Preparing Action Events

The PrepareEvent() method dynamically loads the media only when it is absolutely required. With this method, the Action Event metadata must be in a SoundBank and the associated media files must be accessible in the file system. The corresponding structure metadata can be included in the same SoundBank as the Events or in a separate SoundBank. When using this method, the SoundBank that contains the Action Event metadata is loaded and kept in memory using LoadBank(). Prior to Action Events being called by the game, they are "prepared" by the sound engine. Preparing an Event loads all referenced media files from the file system, and also loads all referenced structure metadata from a SoundBank, if it is not already loaded. When the Action Event is no longer required, it can be "unprepared" and the corresponding media files are purged from memory. To keep memory usage at a minimum and to avoid any duplication of media files in memory, Wwise performs a check before loading any media file to ensure that it is not already in memory.


Only Action Events can be prepared in advance. The "PrepareEvent()" method does not work with Dialogue Events.

The following illustration shows how Events can be prepared in advance so that only required media files are loaded into memory.

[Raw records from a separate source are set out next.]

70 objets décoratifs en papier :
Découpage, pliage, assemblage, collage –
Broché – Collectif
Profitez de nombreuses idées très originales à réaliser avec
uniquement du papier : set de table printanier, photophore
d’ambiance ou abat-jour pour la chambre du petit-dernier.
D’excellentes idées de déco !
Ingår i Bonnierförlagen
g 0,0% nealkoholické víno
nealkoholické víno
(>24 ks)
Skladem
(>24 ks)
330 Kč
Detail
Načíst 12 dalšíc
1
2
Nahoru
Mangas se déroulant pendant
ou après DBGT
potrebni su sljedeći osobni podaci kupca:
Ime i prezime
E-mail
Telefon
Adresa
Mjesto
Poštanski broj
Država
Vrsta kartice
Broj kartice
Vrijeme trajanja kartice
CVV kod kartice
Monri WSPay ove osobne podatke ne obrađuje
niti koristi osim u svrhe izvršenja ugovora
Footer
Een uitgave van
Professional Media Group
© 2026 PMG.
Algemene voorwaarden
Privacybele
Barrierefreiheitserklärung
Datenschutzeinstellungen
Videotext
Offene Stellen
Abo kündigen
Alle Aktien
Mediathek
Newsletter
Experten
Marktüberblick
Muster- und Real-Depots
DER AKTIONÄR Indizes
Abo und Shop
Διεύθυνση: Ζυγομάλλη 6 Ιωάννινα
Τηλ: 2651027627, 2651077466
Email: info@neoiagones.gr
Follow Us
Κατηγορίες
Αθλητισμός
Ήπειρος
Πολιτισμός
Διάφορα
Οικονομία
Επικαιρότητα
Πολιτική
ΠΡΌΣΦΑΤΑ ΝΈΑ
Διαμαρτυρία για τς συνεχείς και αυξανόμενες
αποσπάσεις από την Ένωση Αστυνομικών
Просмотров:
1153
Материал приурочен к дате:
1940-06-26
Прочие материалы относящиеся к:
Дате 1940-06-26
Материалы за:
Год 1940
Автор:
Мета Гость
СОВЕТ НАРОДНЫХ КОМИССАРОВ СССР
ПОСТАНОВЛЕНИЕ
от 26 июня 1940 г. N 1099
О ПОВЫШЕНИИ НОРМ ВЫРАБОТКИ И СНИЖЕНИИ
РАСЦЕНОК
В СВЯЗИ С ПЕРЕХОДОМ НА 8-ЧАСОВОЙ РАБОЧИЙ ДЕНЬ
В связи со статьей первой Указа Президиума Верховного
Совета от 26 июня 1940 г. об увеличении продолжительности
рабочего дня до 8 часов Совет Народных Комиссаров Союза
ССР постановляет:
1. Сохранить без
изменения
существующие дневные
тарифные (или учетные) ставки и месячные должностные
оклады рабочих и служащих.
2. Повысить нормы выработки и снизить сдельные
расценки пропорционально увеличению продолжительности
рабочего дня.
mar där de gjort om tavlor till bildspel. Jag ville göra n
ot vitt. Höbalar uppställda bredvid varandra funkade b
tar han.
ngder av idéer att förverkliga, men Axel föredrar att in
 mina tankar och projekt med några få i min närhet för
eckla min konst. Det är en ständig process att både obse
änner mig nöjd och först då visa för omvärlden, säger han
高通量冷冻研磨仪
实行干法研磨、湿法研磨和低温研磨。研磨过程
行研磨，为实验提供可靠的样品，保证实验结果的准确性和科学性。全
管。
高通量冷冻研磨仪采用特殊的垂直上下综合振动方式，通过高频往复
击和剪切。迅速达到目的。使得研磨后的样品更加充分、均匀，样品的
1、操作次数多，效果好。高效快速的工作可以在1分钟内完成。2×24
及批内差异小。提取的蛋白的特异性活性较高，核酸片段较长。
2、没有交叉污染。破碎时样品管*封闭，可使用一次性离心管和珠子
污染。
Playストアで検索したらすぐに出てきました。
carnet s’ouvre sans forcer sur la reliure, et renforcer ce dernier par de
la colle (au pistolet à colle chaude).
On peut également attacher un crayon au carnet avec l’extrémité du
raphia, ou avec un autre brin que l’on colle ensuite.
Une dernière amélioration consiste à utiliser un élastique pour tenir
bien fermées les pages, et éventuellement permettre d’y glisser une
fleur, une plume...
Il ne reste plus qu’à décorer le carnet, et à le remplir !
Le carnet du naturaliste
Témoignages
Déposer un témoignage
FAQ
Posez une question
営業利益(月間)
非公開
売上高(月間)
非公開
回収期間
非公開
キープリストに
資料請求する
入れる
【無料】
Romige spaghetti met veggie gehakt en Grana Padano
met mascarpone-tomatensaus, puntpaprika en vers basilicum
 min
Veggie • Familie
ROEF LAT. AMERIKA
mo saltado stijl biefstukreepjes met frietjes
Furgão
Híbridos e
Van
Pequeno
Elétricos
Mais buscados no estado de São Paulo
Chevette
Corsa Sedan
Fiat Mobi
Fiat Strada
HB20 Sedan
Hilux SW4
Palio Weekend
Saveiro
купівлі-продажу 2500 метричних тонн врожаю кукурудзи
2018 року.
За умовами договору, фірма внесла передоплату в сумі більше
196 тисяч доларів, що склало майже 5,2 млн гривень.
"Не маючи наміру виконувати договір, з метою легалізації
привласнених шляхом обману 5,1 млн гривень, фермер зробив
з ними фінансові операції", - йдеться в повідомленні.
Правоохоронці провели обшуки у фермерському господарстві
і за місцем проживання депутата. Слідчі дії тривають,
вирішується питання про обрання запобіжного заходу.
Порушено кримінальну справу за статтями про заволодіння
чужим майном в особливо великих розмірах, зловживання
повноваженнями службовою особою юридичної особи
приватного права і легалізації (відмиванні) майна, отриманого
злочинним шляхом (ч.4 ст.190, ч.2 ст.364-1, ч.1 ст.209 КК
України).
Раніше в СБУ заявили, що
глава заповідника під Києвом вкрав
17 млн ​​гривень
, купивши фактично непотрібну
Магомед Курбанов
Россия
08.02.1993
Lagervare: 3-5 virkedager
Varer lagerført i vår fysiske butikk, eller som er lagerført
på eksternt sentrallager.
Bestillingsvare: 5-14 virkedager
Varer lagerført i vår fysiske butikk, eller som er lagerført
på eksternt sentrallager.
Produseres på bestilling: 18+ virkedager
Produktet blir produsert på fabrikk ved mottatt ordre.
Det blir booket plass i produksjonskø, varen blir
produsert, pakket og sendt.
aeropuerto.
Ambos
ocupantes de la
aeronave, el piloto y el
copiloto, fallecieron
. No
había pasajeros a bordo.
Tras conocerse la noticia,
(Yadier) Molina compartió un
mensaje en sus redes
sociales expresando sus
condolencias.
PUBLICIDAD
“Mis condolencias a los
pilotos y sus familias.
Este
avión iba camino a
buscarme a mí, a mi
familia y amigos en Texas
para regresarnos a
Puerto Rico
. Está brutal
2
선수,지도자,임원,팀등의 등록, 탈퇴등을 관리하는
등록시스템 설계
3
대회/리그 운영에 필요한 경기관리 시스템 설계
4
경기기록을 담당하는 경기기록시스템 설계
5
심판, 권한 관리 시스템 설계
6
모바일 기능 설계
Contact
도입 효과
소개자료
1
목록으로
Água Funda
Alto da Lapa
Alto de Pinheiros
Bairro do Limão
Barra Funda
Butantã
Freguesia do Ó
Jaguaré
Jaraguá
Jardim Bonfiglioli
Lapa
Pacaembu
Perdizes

When the metadata (also referred to as structures) is not stored in the same SoundBank as the Events, Wwise needs a way to find the corresponding data that resides in another SoundBank. To do this, Wwise includes references to the corresponding content stored in other SoundBanks. Wwise can use either names or IDs to refer to other SoundBanks. To use the SoundBank name in the sound engine, you must select the Use SoundBank Names option on the SoundBanks tab of the Project Settings dialog. To use IDs, deselect that option. For more information, refer to SoundBanks Tab.

Media that is referenced by a SoundBank must be stored as loose files on disk or, otherwise, be resolvable by the low level IO (such as in a File Package).

This method is generally very efficient in terms of memory usage, but it does require additional disk seeking, which might not be appropriate in situations where many files are already being streamed from the disk. Also, in cases where the game uses States and Switches, media files could be loaded into memory unnecessarily. For example, if you have different crowd sounds for the different moods or energy levels of the crowd within your game, you wouldn't want to load all of them into memory if only the angry Switch sounds are valid within a particular zone of the game. To overcome this problem, you can also "prepare" specific States and/or Switches that load only those media files that are associated with the prepared States or Switches.

The following illustration shows how Switches can be prepared in advance to further limit the amount of media that is loaded into memory at any particular point in the game.

Although preparing Game Syncs in advance can optimize memory usage, be aware that it also reduces the speed at which media is loaded into memory. Longer read times result from the sound engine needing to seek through the disk to find the sounds that correspond to the prepared game syncs.

By dynamically loading only those audio files that are required, this second method gives you greater flexibility to handle situations where you have either very large zones or levels with many sounds or very limited amounts of memory available to store both Event data, structure data, and media.

As you can see, each method has its own strengths and weaknesses. The optimal method depends on the specific scenarios, requirements, and limitations of your game. After deciding on a strategy, whether it be a single method or a combination of several methods, you can begin to populate and fine-tune your SoundBanks accordingly.


The LoadBank, AkBankContent_All, PrepareEvent, PrepareGameSyncs, and AkBankContent_StructureOnly functions are accessible through the Wwise API. For more information on loading SoundBanks and preparing Events and/or game syncs, refer to the Integrating Banks section of the Wwise SDK.

For a detailed overview of the different methods you can use to manage your SoundBanks, refer to Strategies for managing SoundBanks.